Looking at the acts and words of Sejong, it is clear that he ruled with this mentality. When a famine arose, he would starve himself in the belief that his own faults had brought on the disaster. When a terrible crime were committed, he would grieve as if he had both suffered and committed the crime.
Plato devotes a great deal of time to discussing the relative merits of various political systems. How would Joseon Korea under Sejong have been classified in relation to the just state?
Politically, Plato ranks ‘rule by the just man’ (one in whom reason holds sway over the other faculties) as the highest form of government, and tyranny (rule by the man in whom the passions hold sway over reason) as the lowest form of government. In between these two, and in descending order, he places timarchy (rule by those who seek honour), oligarchy (rule by those who seek money) and democracy (rule by the mob).
It is important to note that the democracy of Plato’s Athens was far purer than our own and hence less constrained by checks and balances.

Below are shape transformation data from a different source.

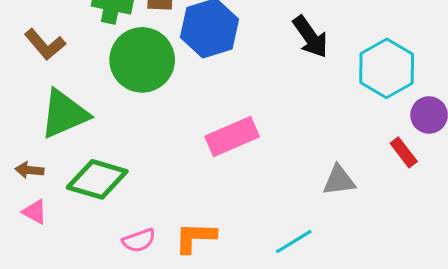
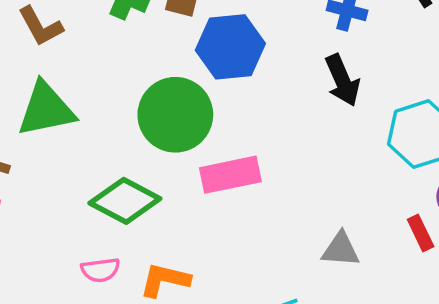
green circle: (142, 60) -> (175, 115), moved
green diamond: (97, 179) -> (125, 201), moved

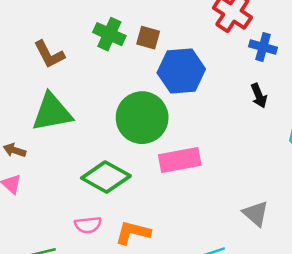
black arrow: (342, 80) -> (259, 96), size x0.7
gray triangle: (341, 249) -> (256, 213), turned 36

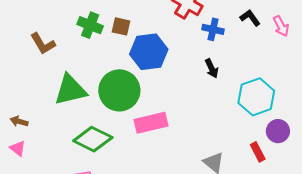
green triangle: (52, 112) -> (70, 90), moved

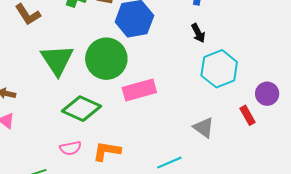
green triangle: (70, 90) -> (57, 60), turned -48
cyan hexagon: (256, 97) -> (219, 69), moved

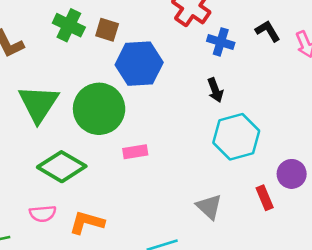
pink rectangle: (139, 90) -> (135, 152), size x0.6

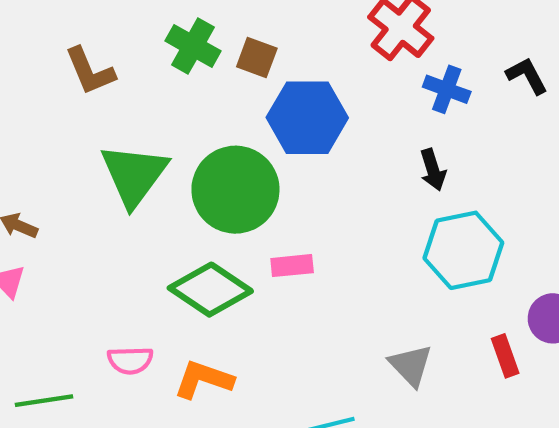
green diamond: (62, 167) -> (210, 290), moved

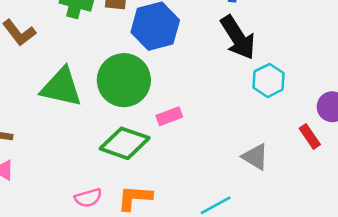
black arrow: (433, 170) -> (238, 37), size x1.8
green triangle: (134, 175) -> (61, 87), turned -39
cyan hexagon: (463, 250) -> (269, 80), size x0.7

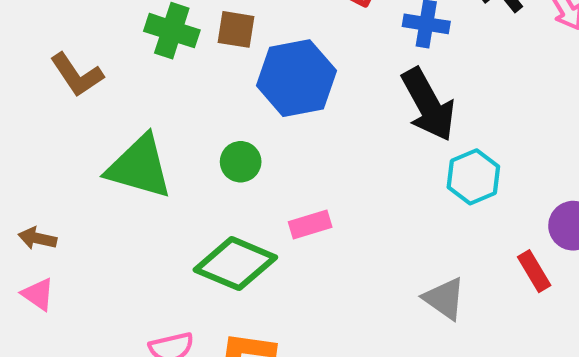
green circle: (124, 80) -> (241, 162), size x0.5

While we elect politicians every half decade or so, Athenians voted on every issue in a packed assembly, highly suggestive to the machinations of eloquent demagogues, and hence more exposed to rash decisions.

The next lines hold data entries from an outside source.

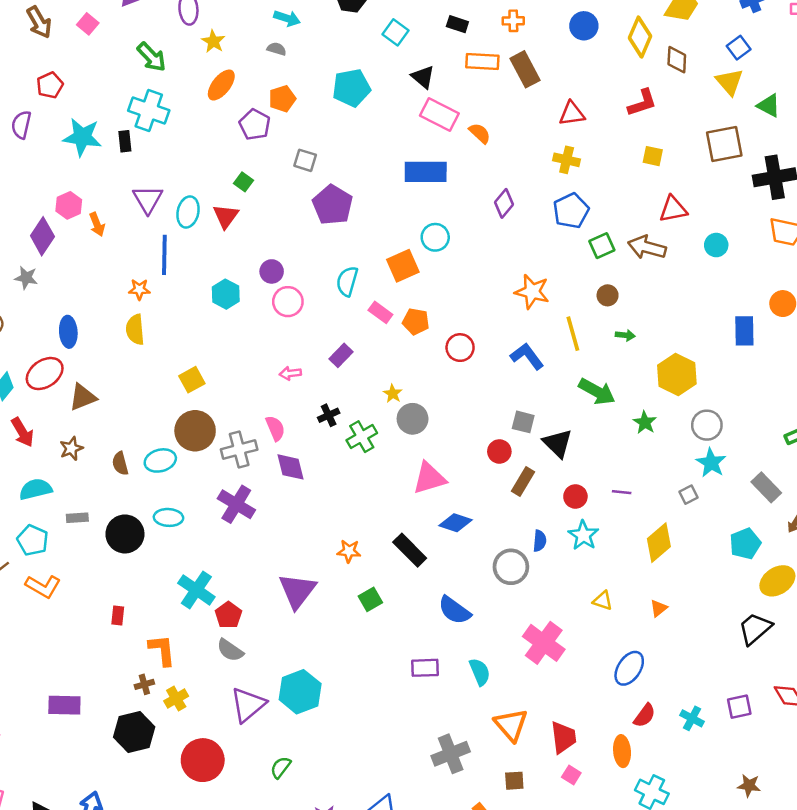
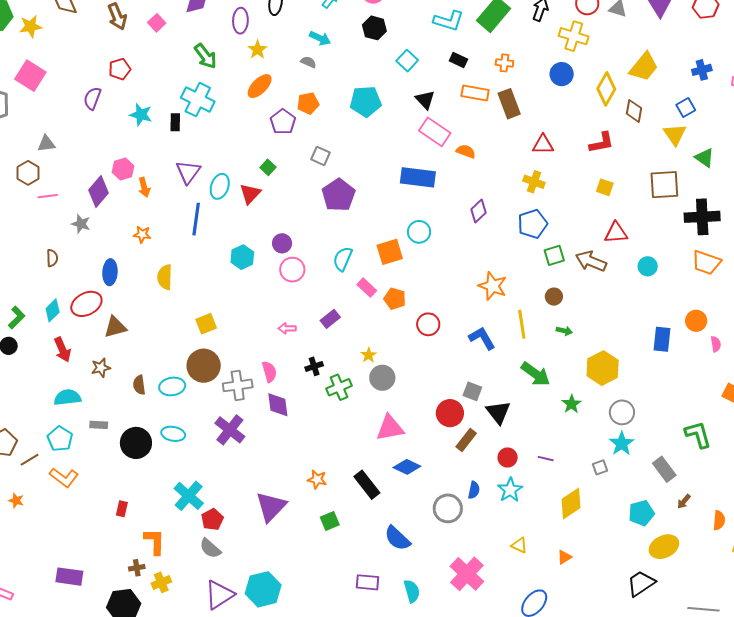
orange semicircle: (480, 133) -> (466, 151), turned -30
cyan star: (82, 137) -> (141, 115), size x0.7
orange star: (139, 289) -> (142, 234), moved
red circle: (499, 451) -> (450, 413), size x1.4

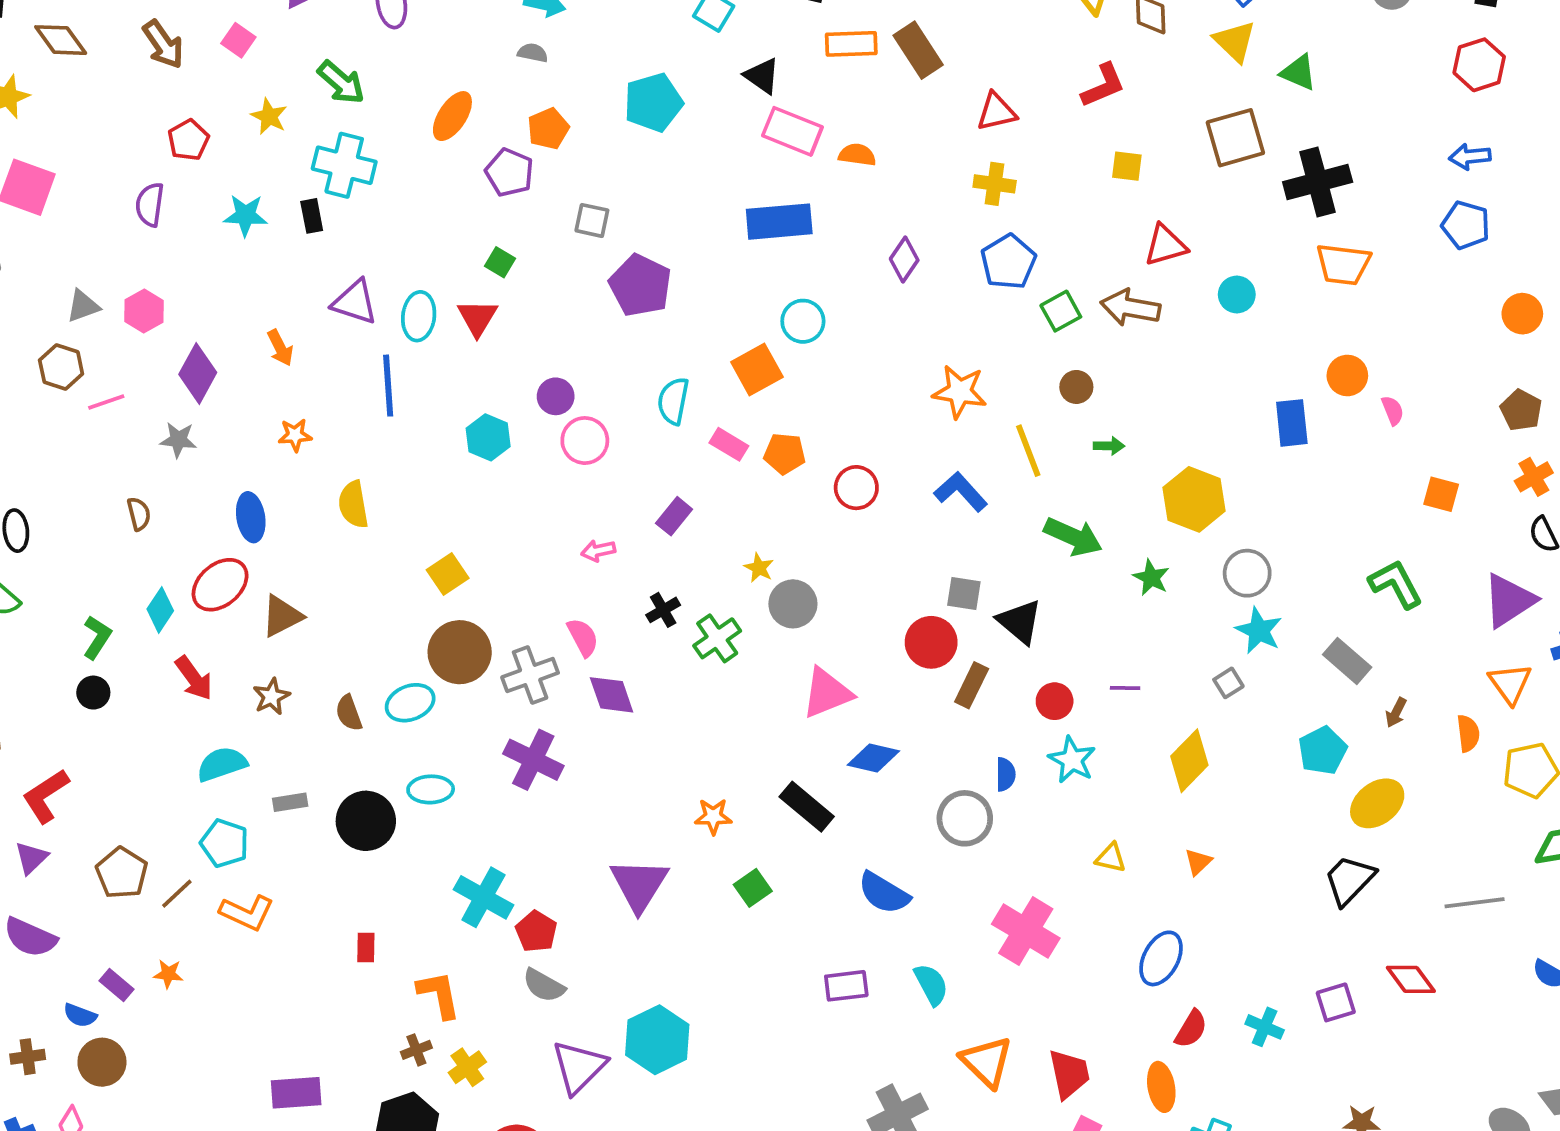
yellow star: (257, 50) -> (269, 116), moved
pink hexagon: (123, 169) -> (144, 311), moved
purple triangle: (188, 172) -> (355, 302), turned -36

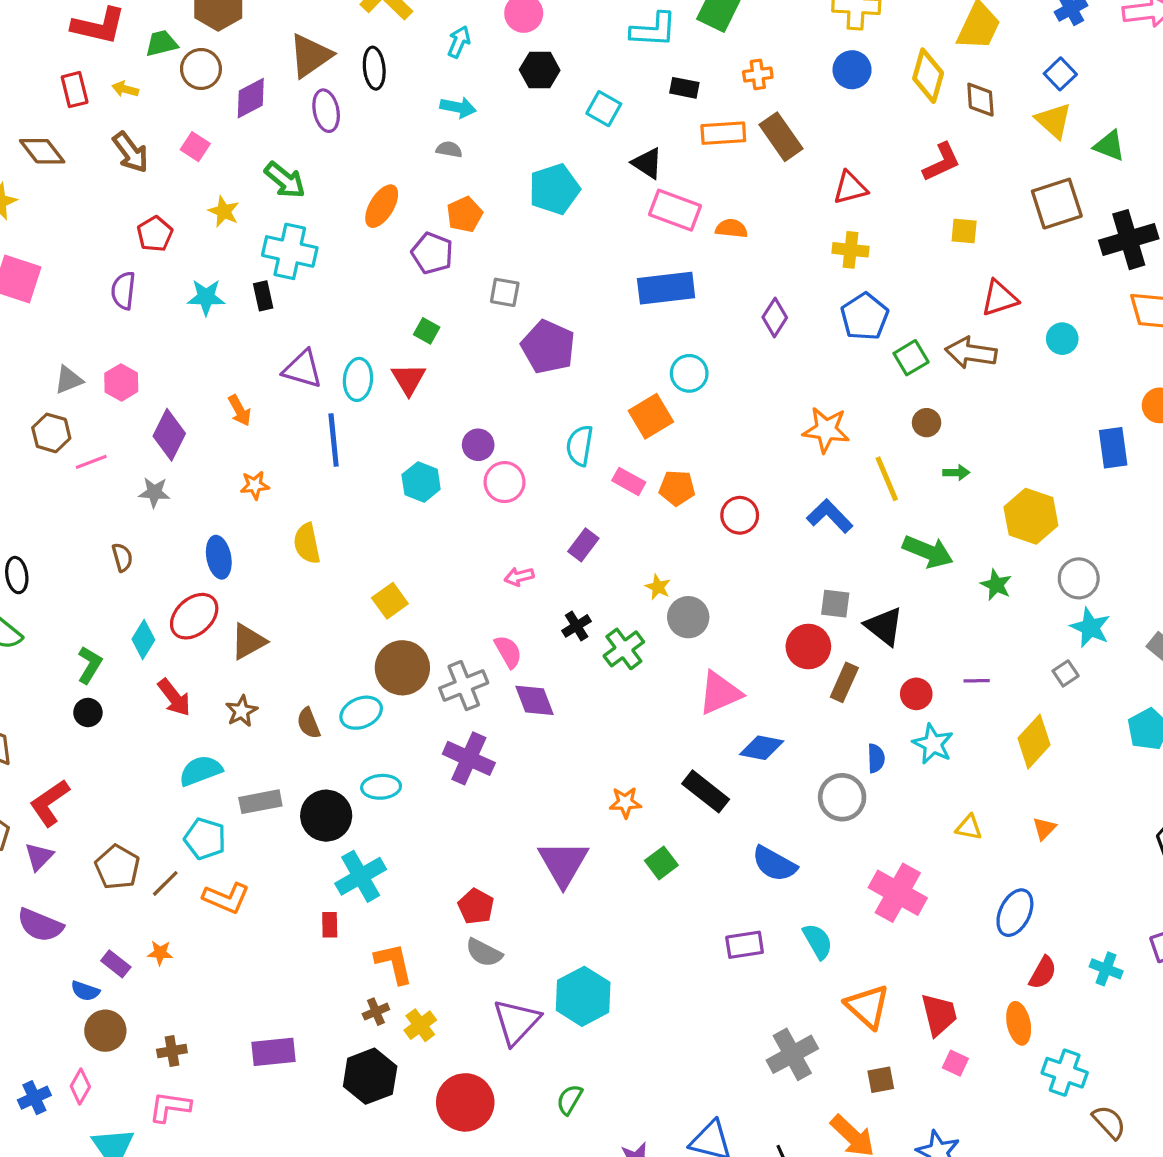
gray rectangle: (290, 802) -> (260, 802), size x1.4
cyan cross: (483, 897) -> (361, 876), moved, turned 33
brown cross: (28, 1057) -> (172, 1051), moved

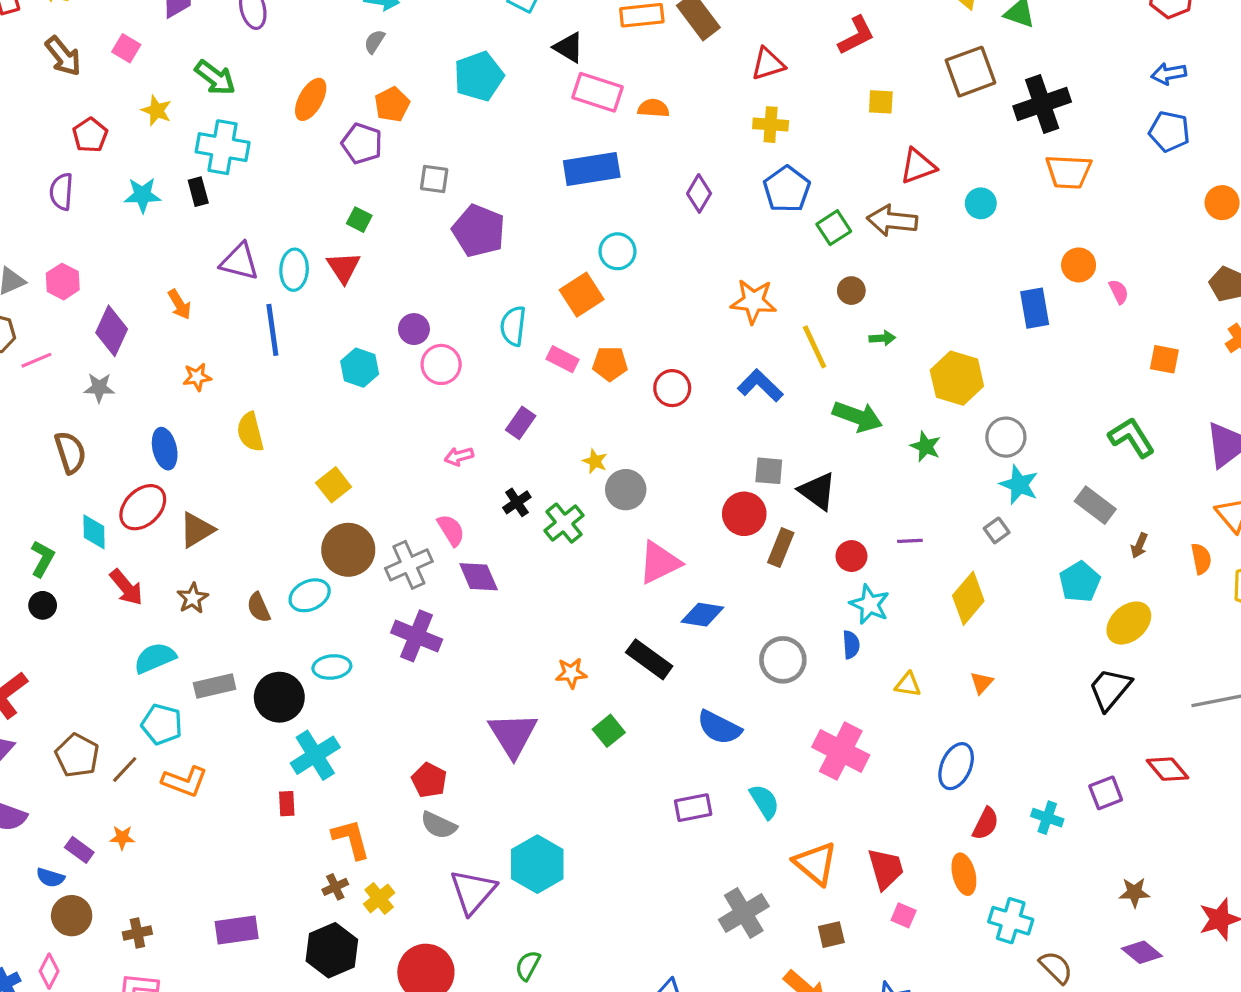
gray semicircle: (449, 149) -> (374, 41), turned -65
brown semicircle: (122, 557) -> (70, 452), size x1.5
cyan diamond: (143, 639) -> (94, 532), turned -30
blue semicircle: (876, 758) -> (851, 645), moved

Sejong was in no obvious sense of the word a democrat. However, many of his sayings express – if not sovereignty of the people themselves – the sovereignty of the welfare of the people. ‘A king’s office is to serve the people. That is all’. He would describe the people in terms which neighbouring states normally reserved for the rulers themselves.
Much of his time was spent frustrating the efforts of conniving politicians and venal magistrates, in which one can discern the other two forms of government – timarchy (love of honour) and oligarchy (love of money) respectively.

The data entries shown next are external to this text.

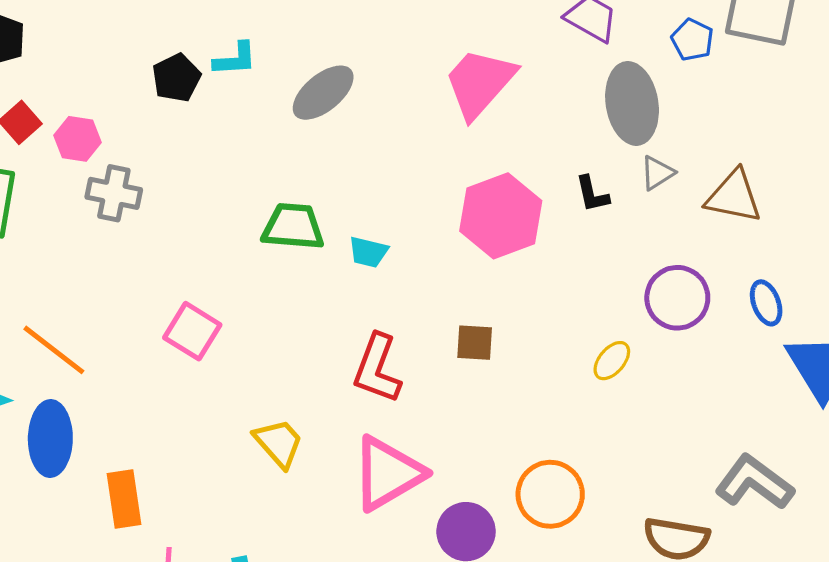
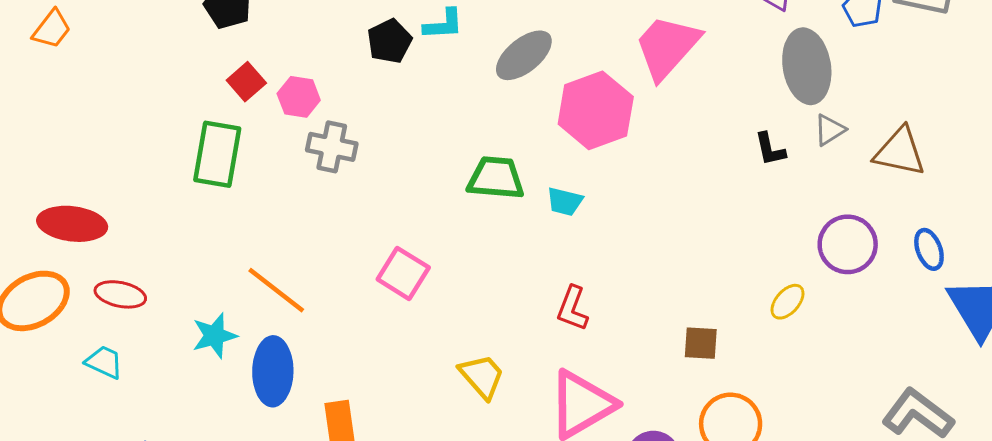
pink hexagon: (501, 216) -> (596, 110), moved
brown square: (475, 343) -> (701, 343), moved
red L-shape: (377, 369) -> (572, 308), size x0.7

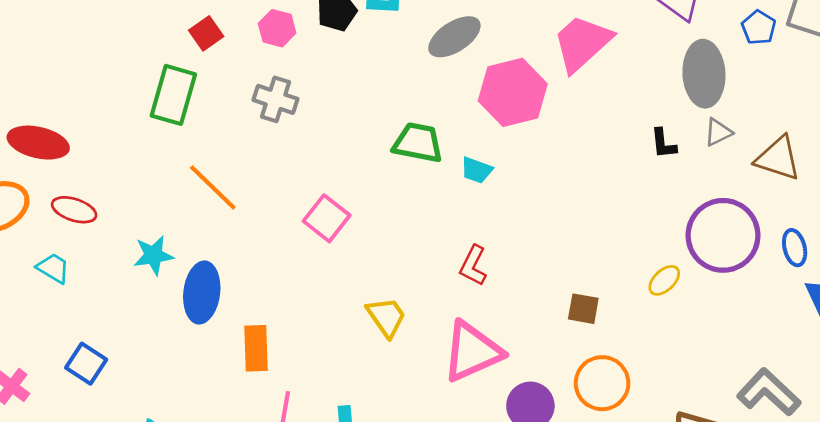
pink hexagon: (299, 97) -> (277, 28), moved
purple circle: (848, 244) -> (723, 235), size x1.4
orange line: (276, 290) -> (213, 187), moved

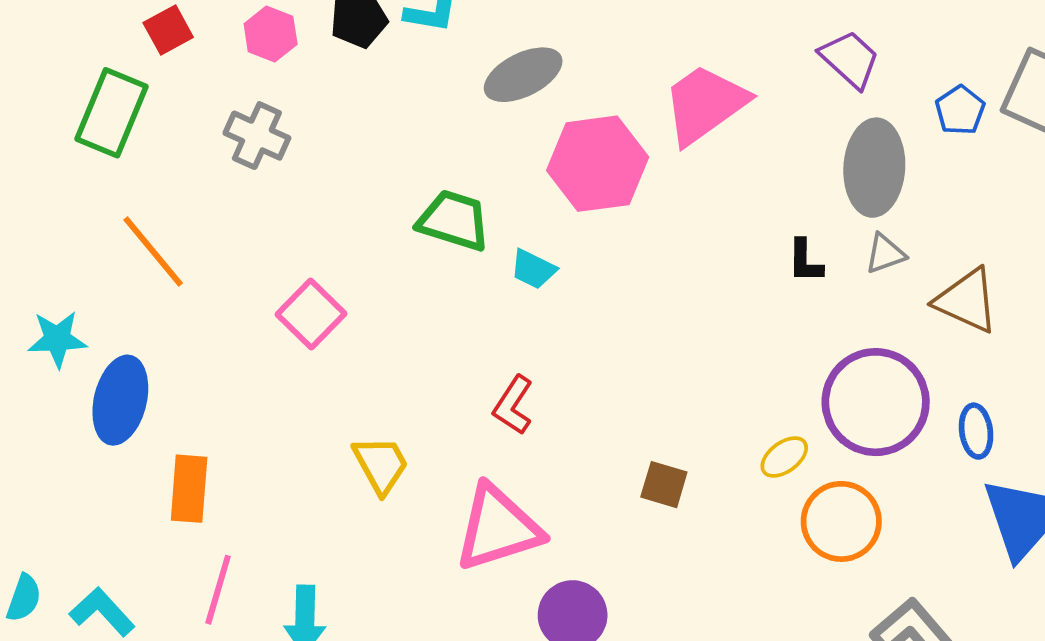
orange circle: (602, 383) -> (841, 521), moved

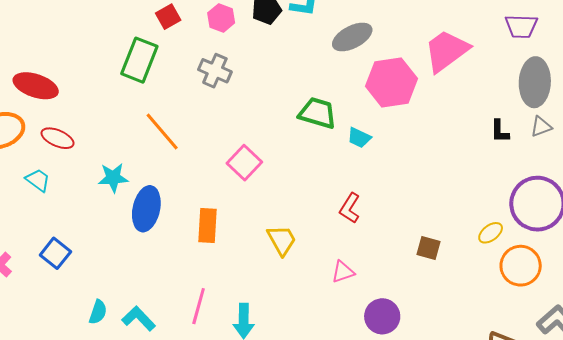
purple trapezoid: (850, 59) -> (521, 26), turned 140
orange rectangle: (189, 489) -> (207, 226), moved
pink triangle: (498, 528) -> (343, 272), size x0.5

His greatest conflicts with his senior government officials often arose when he perceived the interests of the people at large to be at odds with those of a small but powerful minority.
In terms of character and behaviour, he was the opposite of the tyrant as described by Plato. It is hard to think of an example where a monarch’s personal comfort and gratification exerted less influence over his actions. His sleep regimen appears to have consisted of a few hours every night, and he was constantly fasting and refraining from delicacies in response to a disaster or perceived misdemeanour on his own part.
The benefits to the country as a whole during Sejong’s reign vindicate Plato’s view that the state governed by a truly just man enjoys the greatest happiness.
During Sejong’s day, life expectancy increased, the seeds of universal literacy were planted with the invention of the Korean alphabet Hangul (despite fierce opposition from high-minded scholars), and innumerable further innovations in the areas of agriculture, medicine and publishing, all of which benefited the wider population rather than the privileged few, laid a foundation for Korea’s prosperity in the centuries to come.
It is a pity that Sejong’s rule remains overlooked and unexamined in Western intellectual discourse. I have always felt that behind Plato’s irony and occasional pessimism, there lay a sincere hope that the ideals he saw trampled in his own lifetime – notably in the execution of his teacher Socrates, one of the rare ‘just’ men – could be realised one day.
It seems that the circumstances need to be right for such a leader to appear. The fact that such a leader existed and can exist, is a hopeful place to start.
Subsequent monarchs of Korea had Sejong as their benchmark. One can only assume that his example encouraged and to some extent forced them to become better rulers of their people. Sejong could theoretically perform the same function if today’s rulers had his example before them.
This is one of the many benefits one hopes Korea will give the world as its culture becomes more widely known.